Aim of the task:
Across all the records below, how many lines contain "font"? Respond with only the number.

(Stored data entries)
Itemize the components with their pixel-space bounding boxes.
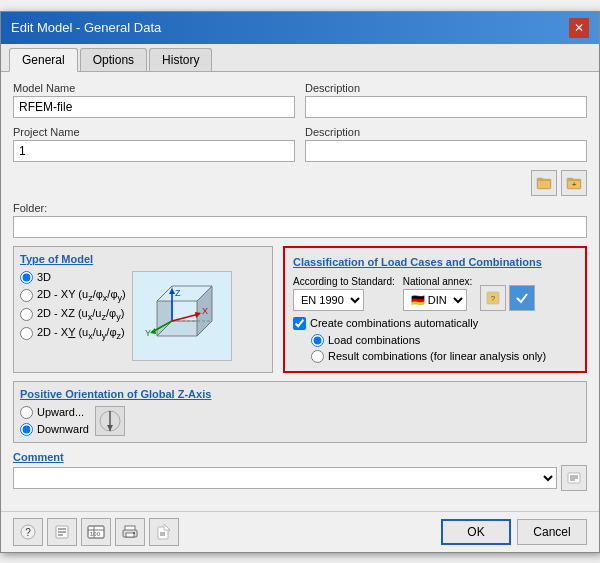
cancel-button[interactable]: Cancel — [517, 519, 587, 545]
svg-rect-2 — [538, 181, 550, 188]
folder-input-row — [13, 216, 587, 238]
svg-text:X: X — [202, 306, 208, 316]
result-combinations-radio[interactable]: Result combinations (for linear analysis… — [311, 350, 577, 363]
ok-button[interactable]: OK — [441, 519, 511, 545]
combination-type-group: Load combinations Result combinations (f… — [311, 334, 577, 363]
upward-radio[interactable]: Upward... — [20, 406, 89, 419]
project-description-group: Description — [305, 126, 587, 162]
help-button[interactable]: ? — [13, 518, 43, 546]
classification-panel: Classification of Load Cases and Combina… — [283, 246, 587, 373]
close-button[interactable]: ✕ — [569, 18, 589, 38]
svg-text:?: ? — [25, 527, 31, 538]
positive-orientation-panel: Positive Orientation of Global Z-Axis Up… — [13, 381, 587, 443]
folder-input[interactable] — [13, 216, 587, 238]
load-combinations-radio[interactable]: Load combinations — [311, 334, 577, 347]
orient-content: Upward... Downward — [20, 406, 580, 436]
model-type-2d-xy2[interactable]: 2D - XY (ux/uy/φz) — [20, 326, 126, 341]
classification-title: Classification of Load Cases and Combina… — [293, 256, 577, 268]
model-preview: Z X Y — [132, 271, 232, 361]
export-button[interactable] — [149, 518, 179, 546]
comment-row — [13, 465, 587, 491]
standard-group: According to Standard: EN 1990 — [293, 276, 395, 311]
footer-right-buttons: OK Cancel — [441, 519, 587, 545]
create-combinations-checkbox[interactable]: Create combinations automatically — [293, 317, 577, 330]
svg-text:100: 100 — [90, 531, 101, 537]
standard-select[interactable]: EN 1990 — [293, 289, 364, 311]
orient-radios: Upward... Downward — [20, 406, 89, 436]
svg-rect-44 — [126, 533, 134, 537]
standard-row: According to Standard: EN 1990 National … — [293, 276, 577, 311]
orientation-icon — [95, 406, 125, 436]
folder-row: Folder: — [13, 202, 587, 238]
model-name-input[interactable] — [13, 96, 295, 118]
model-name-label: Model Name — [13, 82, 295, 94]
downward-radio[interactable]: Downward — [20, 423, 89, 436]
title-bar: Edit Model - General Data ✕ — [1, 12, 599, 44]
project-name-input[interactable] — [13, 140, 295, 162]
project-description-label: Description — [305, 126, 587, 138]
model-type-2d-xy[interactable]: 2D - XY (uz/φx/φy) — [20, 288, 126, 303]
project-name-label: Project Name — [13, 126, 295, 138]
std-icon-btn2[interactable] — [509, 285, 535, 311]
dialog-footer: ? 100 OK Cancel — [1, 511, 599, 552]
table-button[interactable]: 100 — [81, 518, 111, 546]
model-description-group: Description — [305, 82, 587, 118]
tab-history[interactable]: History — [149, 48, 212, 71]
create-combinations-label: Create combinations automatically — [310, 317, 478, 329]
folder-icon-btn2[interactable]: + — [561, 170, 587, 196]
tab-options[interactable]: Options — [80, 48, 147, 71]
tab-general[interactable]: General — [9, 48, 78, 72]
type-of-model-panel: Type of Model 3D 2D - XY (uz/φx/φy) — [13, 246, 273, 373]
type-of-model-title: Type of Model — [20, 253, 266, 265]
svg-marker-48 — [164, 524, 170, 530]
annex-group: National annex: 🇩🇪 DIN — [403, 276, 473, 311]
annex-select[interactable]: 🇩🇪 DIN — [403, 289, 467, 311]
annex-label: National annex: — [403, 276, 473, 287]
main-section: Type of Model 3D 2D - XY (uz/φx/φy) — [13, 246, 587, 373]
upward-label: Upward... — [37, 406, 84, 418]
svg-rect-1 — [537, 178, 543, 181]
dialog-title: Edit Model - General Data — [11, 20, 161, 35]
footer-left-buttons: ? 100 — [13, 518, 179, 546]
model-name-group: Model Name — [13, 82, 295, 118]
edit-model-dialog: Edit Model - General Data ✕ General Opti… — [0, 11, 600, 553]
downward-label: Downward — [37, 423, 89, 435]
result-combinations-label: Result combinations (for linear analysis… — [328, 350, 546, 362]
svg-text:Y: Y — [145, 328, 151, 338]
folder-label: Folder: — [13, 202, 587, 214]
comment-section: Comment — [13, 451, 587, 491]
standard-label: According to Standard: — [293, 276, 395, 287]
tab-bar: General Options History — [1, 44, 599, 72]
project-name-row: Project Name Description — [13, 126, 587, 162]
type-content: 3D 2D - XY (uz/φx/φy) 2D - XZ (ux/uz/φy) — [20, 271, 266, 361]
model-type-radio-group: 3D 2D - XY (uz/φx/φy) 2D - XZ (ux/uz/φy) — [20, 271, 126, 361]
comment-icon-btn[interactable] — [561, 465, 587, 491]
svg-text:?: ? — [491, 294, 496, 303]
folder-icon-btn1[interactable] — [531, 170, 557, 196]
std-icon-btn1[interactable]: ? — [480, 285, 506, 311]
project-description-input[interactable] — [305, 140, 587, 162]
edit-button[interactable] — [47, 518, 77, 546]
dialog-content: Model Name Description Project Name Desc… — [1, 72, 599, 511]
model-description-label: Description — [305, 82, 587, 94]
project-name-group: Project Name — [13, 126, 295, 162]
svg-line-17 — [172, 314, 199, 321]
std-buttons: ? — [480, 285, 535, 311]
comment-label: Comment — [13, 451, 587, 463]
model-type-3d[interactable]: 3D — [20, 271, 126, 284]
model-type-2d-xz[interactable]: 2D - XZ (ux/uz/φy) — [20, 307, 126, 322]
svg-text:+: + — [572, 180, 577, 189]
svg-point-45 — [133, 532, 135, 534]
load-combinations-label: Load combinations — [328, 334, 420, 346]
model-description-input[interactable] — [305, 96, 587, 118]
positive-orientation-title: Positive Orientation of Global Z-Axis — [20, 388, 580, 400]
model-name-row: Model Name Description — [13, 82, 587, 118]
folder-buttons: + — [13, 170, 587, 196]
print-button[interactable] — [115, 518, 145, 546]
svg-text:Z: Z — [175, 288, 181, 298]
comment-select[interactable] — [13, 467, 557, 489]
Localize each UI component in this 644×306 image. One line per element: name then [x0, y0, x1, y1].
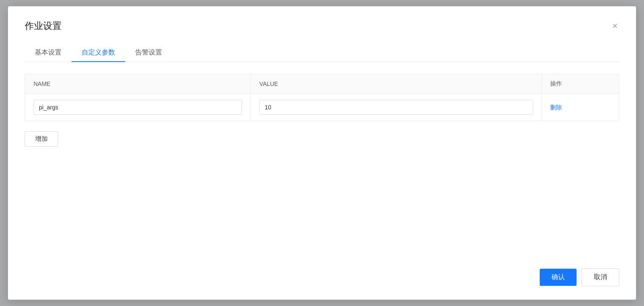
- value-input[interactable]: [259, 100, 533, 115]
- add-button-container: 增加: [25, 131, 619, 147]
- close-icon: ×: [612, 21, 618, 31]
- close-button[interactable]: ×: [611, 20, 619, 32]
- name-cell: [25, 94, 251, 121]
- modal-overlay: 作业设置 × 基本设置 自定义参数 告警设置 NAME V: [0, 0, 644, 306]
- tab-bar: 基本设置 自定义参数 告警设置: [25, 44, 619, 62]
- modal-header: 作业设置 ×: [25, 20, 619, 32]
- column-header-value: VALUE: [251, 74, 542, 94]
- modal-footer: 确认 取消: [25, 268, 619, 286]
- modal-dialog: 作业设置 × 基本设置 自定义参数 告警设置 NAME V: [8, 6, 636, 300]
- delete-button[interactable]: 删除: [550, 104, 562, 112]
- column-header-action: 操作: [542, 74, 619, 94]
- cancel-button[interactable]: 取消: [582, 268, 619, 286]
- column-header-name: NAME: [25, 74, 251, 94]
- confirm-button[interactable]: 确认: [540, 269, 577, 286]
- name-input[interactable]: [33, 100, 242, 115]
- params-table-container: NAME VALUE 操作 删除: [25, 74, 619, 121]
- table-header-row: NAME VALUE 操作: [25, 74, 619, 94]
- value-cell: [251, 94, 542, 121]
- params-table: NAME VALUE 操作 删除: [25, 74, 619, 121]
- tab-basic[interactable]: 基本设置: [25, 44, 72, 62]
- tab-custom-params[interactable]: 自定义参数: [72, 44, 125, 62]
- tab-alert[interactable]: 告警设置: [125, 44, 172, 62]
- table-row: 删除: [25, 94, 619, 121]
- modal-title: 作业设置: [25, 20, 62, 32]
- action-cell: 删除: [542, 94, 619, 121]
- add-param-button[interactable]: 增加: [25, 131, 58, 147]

--

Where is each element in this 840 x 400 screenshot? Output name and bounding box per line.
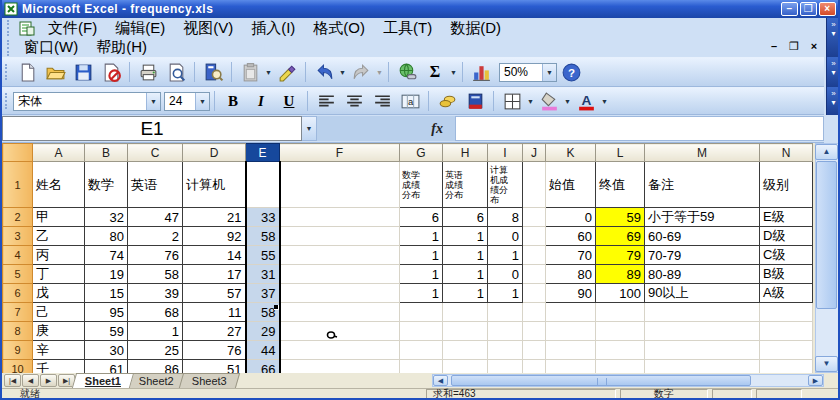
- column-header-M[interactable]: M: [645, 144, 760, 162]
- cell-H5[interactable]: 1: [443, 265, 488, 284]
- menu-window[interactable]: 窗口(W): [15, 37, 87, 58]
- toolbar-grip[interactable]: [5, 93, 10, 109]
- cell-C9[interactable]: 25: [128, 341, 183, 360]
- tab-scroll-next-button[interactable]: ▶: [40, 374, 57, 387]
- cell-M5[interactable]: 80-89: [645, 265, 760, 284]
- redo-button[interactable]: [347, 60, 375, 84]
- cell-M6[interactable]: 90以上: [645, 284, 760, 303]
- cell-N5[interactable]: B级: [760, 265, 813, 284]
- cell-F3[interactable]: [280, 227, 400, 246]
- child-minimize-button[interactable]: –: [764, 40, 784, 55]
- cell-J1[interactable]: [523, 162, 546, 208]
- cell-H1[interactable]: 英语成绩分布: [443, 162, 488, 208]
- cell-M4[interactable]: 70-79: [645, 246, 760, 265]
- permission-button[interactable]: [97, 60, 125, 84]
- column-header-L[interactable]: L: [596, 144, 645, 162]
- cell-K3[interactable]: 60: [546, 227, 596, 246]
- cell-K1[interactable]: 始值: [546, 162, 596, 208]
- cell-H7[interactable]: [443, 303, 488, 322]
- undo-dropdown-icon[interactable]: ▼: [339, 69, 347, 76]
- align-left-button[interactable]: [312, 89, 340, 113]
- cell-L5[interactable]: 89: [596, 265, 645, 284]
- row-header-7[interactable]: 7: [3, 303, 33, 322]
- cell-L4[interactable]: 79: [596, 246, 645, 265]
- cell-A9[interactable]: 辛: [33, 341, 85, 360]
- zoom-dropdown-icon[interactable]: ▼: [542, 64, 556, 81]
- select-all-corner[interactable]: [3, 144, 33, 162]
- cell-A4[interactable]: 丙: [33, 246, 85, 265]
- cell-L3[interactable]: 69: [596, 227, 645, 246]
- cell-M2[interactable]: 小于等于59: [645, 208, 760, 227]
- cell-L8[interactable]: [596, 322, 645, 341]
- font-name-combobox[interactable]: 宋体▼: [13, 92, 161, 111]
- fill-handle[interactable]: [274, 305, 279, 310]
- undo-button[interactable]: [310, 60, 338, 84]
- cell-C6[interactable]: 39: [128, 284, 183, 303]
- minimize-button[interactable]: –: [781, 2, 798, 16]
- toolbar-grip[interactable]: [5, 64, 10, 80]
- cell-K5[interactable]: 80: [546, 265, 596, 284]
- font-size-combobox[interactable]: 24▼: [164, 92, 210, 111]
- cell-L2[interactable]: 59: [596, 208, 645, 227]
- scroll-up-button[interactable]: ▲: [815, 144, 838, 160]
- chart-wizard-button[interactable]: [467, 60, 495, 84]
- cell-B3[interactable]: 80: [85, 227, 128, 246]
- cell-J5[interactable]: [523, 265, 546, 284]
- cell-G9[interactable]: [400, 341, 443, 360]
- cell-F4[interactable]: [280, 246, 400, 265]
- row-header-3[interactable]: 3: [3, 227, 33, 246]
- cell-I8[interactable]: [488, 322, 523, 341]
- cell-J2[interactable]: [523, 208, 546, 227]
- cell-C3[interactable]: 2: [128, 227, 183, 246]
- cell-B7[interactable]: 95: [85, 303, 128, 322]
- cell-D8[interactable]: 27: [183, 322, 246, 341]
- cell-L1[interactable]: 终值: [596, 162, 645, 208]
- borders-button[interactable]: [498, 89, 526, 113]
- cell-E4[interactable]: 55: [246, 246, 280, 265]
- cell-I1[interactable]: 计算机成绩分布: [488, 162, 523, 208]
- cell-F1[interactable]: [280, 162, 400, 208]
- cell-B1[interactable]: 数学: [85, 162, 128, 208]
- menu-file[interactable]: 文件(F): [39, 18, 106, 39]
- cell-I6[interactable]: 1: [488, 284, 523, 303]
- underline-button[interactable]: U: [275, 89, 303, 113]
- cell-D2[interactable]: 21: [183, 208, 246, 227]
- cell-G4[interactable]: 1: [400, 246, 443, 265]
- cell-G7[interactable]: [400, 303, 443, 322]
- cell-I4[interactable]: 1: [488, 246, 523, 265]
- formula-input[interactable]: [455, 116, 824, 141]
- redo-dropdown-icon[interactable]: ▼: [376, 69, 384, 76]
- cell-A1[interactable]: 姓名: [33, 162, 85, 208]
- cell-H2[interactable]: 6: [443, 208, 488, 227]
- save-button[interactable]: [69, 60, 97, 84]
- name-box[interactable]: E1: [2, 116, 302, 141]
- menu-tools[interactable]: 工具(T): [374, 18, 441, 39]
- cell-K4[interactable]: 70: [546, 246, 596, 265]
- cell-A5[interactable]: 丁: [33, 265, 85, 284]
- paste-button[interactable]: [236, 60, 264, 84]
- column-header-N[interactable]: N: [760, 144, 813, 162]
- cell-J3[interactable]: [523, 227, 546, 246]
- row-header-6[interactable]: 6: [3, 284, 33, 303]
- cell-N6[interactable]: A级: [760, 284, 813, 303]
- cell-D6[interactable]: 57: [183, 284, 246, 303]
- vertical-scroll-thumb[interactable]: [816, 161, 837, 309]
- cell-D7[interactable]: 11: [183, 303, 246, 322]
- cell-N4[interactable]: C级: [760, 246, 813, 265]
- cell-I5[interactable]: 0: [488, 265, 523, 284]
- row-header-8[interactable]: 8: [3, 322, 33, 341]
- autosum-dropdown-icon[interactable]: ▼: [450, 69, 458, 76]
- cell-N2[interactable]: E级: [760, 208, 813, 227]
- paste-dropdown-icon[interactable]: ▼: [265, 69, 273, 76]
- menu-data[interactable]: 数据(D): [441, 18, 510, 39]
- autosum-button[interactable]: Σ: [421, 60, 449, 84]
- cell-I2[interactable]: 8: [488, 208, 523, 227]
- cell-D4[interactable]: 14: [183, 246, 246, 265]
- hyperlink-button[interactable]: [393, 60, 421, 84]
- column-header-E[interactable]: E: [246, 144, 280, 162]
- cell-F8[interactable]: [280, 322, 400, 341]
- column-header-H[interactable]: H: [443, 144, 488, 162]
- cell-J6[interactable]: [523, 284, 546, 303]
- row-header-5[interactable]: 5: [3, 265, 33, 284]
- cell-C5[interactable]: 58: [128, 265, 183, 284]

--

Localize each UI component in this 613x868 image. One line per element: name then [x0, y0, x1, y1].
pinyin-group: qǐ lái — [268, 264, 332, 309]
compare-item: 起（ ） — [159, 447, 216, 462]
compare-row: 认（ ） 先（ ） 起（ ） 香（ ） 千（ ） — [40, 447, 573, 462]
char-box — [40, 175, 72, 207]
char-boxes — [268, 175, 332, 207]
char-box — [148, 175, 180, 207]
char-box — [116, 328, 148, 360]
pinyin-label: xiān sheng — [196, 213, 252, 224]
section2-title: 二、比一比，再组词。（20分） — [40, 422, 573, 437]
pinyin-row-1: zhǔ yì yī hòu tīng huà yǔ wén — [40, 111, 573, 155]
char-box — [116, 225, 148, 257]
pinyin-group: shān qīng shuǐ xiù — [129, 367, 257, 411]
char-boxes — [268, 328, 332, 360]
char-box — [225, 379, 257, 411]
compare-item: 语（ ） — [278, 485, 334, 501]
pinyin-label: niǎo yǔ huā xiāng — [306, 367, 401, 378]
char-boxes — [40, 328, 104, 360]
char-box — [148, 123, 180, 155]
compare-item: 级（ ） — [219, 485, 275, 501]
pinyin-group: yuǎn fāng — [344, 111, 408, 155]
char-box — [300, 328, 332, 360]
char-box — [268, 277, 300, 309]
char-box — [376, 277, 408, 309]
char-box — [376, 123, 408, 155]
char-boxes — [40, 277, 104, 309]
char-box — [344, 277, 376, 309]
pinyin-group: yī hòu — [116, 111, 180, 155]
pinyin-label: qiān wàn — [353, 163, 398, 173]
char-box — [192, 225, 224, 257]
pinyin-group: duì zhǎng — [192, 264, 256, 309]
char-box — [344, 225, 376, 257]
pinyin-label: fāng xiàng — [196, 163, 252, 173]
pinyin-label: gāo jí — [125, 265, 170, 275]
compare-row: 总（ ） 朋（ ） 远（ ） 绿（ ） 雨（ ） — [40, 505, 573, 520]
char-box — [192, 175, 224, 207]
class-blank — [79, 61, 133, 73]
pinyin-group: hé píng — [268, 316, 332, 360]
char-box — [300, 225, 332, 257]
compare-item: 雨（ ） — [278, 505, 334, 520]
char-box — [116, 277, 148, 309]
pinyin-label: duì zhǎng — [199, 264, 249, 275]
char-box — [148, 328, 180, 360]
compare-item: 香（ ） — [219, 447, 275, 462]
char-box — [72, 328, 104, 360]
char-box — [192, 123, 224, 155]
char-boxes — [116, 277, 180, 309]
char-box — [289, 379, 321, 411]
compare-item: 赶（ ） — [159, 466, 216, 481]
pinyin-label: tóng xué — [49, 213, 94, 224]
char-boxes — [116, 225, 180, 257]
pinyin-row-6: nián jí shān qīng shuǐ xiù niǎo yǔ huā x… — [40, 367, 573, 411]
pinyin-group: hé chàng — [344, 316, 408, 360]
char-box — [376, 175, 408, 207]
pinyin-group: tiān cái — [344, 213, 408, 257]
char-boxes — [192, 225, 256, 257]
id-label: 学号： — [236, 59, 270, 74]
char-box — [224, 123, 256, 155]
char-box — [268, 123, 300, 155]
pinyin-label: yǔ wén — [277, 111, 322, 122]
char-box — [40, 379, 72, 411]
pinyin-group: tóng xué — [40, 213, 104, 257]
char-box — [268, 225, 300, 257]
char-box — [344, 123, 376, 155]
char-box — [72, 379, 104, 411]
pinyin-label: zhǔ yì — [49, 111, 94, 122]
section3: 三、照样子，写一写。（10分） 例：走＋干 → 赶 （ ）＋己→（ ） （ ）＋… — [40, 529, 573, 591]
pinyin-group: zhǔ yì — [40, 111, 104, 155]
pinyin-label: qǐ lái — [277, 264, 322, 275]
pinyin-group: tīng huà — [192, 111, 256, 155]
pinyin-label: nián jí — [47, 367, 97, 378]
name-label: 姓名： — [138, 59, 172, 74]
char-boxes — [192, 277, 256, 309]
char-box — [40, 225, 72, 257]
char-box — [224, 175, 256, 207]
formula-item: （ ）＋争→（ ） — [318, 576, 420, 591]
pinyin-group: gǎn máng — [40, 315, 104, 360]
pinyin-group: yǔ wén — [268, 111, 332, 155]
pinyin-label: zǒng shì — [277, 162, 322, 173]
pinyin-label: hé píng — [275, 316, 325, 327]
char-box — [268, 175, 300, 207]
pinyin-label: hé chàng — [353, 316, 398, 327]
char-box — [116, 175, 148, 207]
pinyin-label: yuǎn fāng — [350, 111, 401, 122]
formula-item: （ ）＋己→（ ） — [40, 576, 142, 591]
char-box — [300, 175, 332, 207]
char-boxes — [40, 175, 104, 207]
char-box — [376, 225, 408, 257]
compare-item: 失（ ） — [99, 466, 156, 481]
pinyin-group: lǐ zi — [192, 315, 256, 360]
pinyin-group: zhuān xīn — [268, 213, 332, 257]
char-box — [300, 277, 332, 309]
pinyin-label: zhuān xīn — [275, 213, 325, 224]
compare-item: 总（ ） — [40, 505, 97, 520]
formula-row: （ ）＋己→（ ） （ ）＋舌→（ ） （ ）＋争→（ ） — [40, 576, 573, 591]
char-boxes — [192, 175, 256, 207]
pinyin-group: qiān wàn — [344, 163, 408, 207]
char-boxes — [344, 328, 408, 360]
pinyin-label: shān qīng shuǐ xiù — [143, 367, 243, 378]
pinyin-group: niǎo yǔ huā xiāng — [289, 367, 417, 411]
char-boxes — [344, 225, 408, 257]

Reply:
2